96,Cashier,Honey Berry,Greeting people and introducing/recommend food...


This phase proposes the CF phase to capture similar applicants to offer their applied job positions to other users.

In [10]:
from sklearn.feature_extraction.text import TfidfVectorizer

candidates['aggr_data'] = candidates['Position.Name'] + \
                            ' ' + candidates['Employer.Name'] + \
                            ' ' +  candidates['Job.Description']

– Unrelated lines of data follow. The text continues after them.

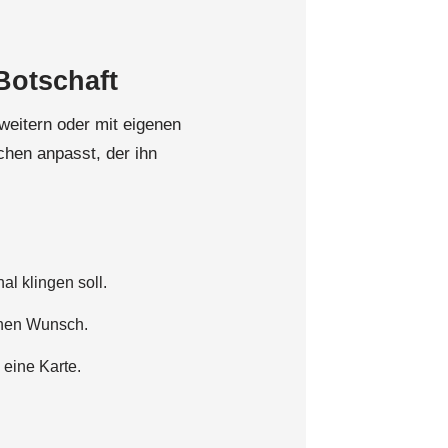
Botschaft
rweitern oder mit eigenen
hen anpasst, der ihn
al klingen soll.
enen Wunsch.
 eine Karte.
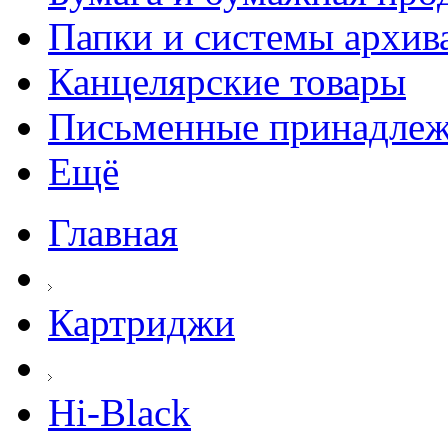
Папки и системы архив
Канцелярские товары
Письменные принадле
Ещё
Главная
Картриджи
Hi-Black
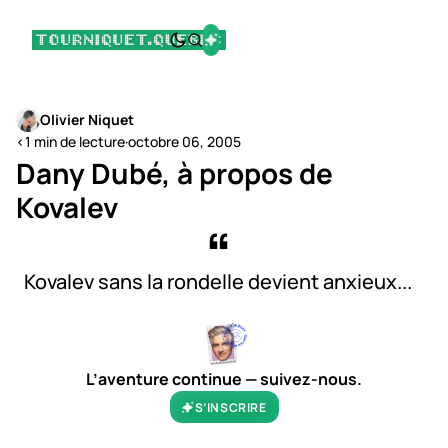
Olivier Niquet
<1 min de lecture
·
octobre 06, 2005
Dany Dubé, à propos de
Kovalev
Kovalev sans la rondelle devient anxieux...
L’aventure continue — suivez-nous.
S’INSCRIRE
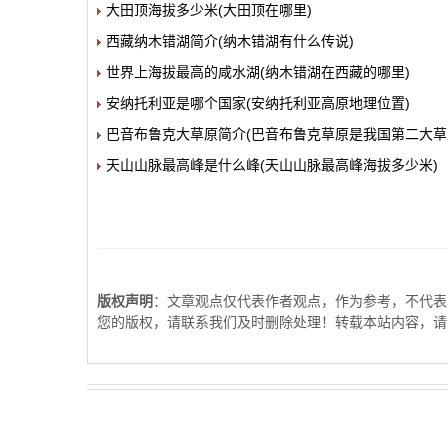
大田顶海拔多少米(大田顶在哪里)
西藏纳木错湖简介(纳木错湖有什么传说)
世界上海拔最高的咸水湖(纳木错湖在西藏的哪里)
安纳托利亚是哪个国家(安纳托利亚高原地理位置)
巴音布鲁克大草原简介(巴音布鲁克草原是我国第二大草
天山山脉最高峰是什么峰(天山山脉最高峰海拔多少米)
版权声明
：文章观点仅代表作者观点，作为参考，不代表
您的版权，请联系我们及时删除处理！转载本站内容，请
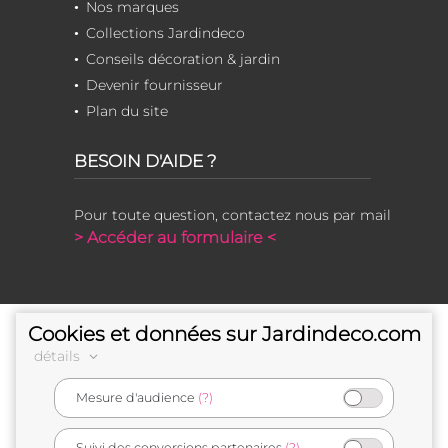
Nos marques
Collections Jardindeco
Conseils décoration & jardin
Devenir fournisseur
Plan du site
BESOIN D'AIDE ?
Pour toute question, contactez nous par mail
> Accéder au formulaire <
Cookies et données sur Jardindeco.com
détails
Mesure d'audience
(?)
e-commerçant français
Suivi des conversions partenaires
(?)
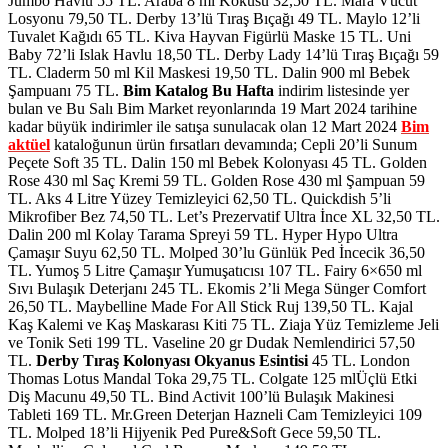
Jumbo Havlu 55 TL. Araba 8 ml Kokusu 32,50 TL. Mara Vücut
Losyonu 79,50 TL. Derby 13’lü Tıraş Bıçağı 49 TL. Maylo 12’li
Tuvalet Kağıdı 65 TL. Kiva Hayvan Figürlü Maske 15 TL. Uni
Baby 72’li Islak Havlu 18,50 TL. Derby Lady 14’lü Tıraş Bıçağı 59
TL. Claderm 50 ml Kil Maskesi 19,50 TL. Dalin 900 ml Bebek
Şampuanı 75 TL.
Bim Katalog Bu Hafta
indirim listesinde yer
bulan ve Bu Salı Bim Market reyonlarında 19 Mart 2024 tarihine
kadar büyük indirimler ile satışa sunulacak olan 12 Mart 2024
Bim
aktüel
kataloğunun ürün fırsatları devamında; Cepli 20’li Sunum
Peçete Soft 35 TL. Dalin 150 ml Bebek Kolonyası 45 TL. Golden
Rose 430 ml Saç Kremi 59 TL. Golden Rose 430 ml Şampuan 59
TL. Aks 4 Litre Yüzey Temizleyici 62,50 TL. Quickdish 5’li
Mikrofiber Bez 74,50 TL. Let’s Prezervatif Ultra İnce XL 32,50 TL.
Dalin 200 ml Kolay Tarama Spreyi 59 TL. Hyper Hypo Ultra
Çamaşır Suyu 62,50 TL. Molped 30’lu Günlük Ped İncecik 36,50
TL. Yumoş 5 Litre Çamaşır Yumuşatıcısı 107 TL. Fairy 6×650 ml
Sıvı Bulaşık Deterjanı 245 TL. Ekomis 2’li Mega Sünger Comfort
26,50 TL. Maybelline Made For All Stick Ruj 139,50 TL. Kajal
Kaş Kalemi ve Kaş Maskarası Kiti 75 TL. Ziaja Yüz Temizleme Jeli
ve Tonik Seti 199 TL. Vaseline 20 gr Dudak Nemlendirici 57,50
TL.
Derby Tıraş Kolonyası Okyanus Esintisi
45 TL. London
Thomas Lotus Mandal Toka 29,75 TL. Colgate 125 mlÜçlü Etki
Diş Macunu 49,50 TL. Bind Activit 100’lü Bulaşık Makinesi
Tableti 169 TL. Mr.Green Deterjan Hazneli Cam Temizleyici 109
TL. Molped 18’li Hijyenik Ped Pure&Soft Gece 59,50 TL.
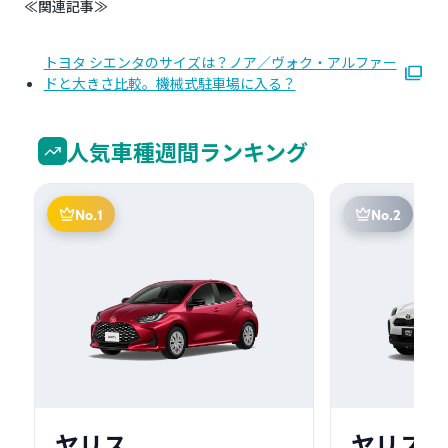
≪関連記事≫
トヨタ シエンタのサイズは？ノア／ヴォク・アルファー
ドと大きさ比較。機械式駐車場に入る？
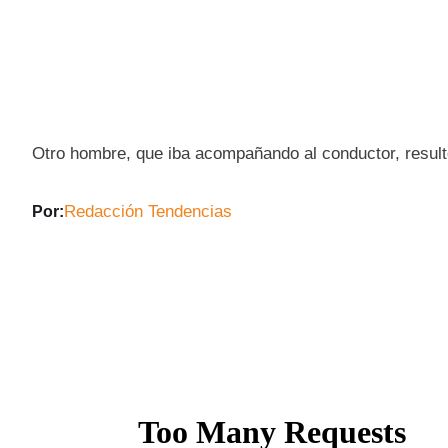
Otro hombre, que iba acompañando al conductor, resultó
Redacción Tendencias
Por:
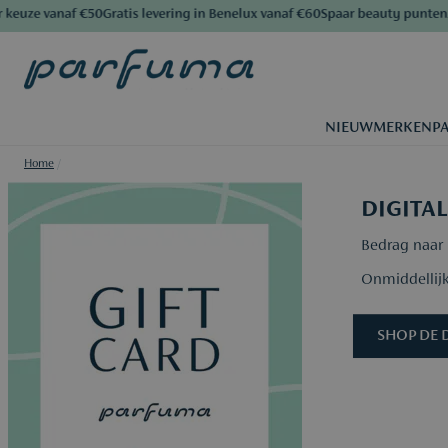
euze vanaf €50
Gratis levering in Benelux vanaf €60
Spaar beauty punten
Al 
NIEUW
MERKEN
P
Home
/
DIGITA
Bedrag naar 
Onmiddellijk
SHOP DE 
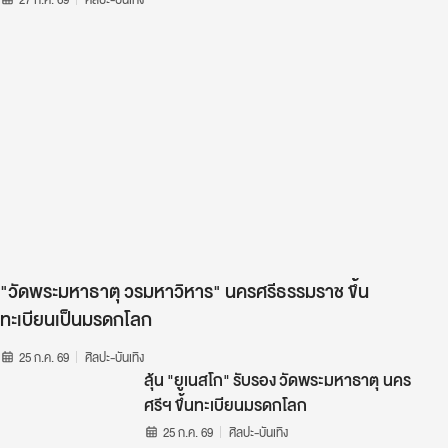
"วัดพระมหาธาตุ วรมหาวิหาร" นครศรีธรรมราช ขึ้น
ทะเบียนเป็นมรดกโลก
25 ก.ค. 69
ศิลปะ-บันเทิง
ลุ้น "ยูเนสโก" รับรอง วัดพระมหาธาตุ นคร
ศรีฯ ขึ้นทะเบียนมรดกโลก
25 ก.ค. 69
ศิลปะ-บันเทิง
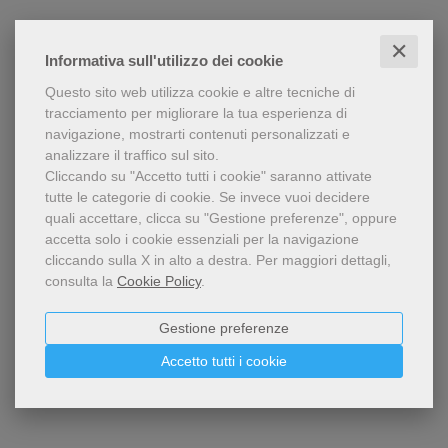
✕
Informativa sull'utilizzo dei cookie
Questo sito web utilizza cookie e altre tecniche di
tracciamento per migliorare la tua esperienza di
navigazione, mostrarti contenuti personalizzati e
analizzare il traffico sul sito.
Cliccando su "Accetto tutti i cookie" saranno attivate
tutte le categorie di cookie.
Se invece vuoi decidere
quali accettare, clicca su "Gestione preferenze", oppure
accetta solo i cookie essenziali per la navigazione
cliccando sulla X in alto a destra.
Per maggiori dettagli,
consulta la
Cookie Policy
.
Gestione preferenze
Accetto tutti i cookie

candidates['aggr_data'] = text_processing(candidates.copy(), 'aggr_data')
candidates.head(5)

v2 = TfidfVectorizer()
tfidf_matrix_user = v2.fit_transform(candidates['aggr_data'])

In [11]:
from sklearn.metrics.pairwise import linear_kernel

def retrieve_similar_users(tfidf_matrix, data, _text, candid_id, k = 3):
    query_vector = v2.transform([_text])
    similarities = linear_kernel(query_vector, tfidf_matrix).flatten()
    scores = pd.DataFrame(list(zip(similarities, data.index)), columns=['score', 'Applicant.ID'])
    result = pd.merge(data, scores, how='inner', on=['Applicant.ID',
                                                     'Applicant.ID']).sort_values('score', axis=0, ascending=False)
    result = result[result['Applicant.ID'] != candid_id]
    return result.head(k)

To illustrate the 2nd phase, let's query an applicant by his/her ID and then find his/her similar applicants.

In [12]:
applicant_id = 1001
applicant = candidates.query('index == {}'.format(applicant_id))
applicant

Unnamed: 0_level_0,Position.Name,Employer.Name,Job.Description,aggr_data
Applicant.ID,Unnamed: 1_level_1,Unnamed: 2_level_1,Unnamed: 3_level_1,Unnamed: 4_level_1
1001,Sales Associate,Athleta,Assist customers on sales floor and in fitting...,sale associ athleta assist custom sale floor f...


In [13]:
dfs = []
for index, row in applicant.iterrows():
    r = retrieve_similar_users(tfidf_matrix_user, candidates, row['aggr_data'], applicant_id, k = 3)
    dfs.append(r)
df = pd.concat(dfs).drop(['aggr_data'], axis=1).sort_values('score', axis=0, ascending=False)
df.head(10)

Unnamed: 0,Applicant.ID,Position.Name,Employer.Name,Job.Description,score
12201,5304,Sales Associate,Ross,"Fitting room, customer service, sales floor, a...",0.403909
23800,9944,Team Member,Flyers Energy,"Receive payment from customers, ensure that re...",0.336311
23805,9944,Seasonal Sales Associate,Macy's,Greet and make a connection with each customer...,0.336311


As the result, we can imitate the offers of applicant #5304 to applicant #1001.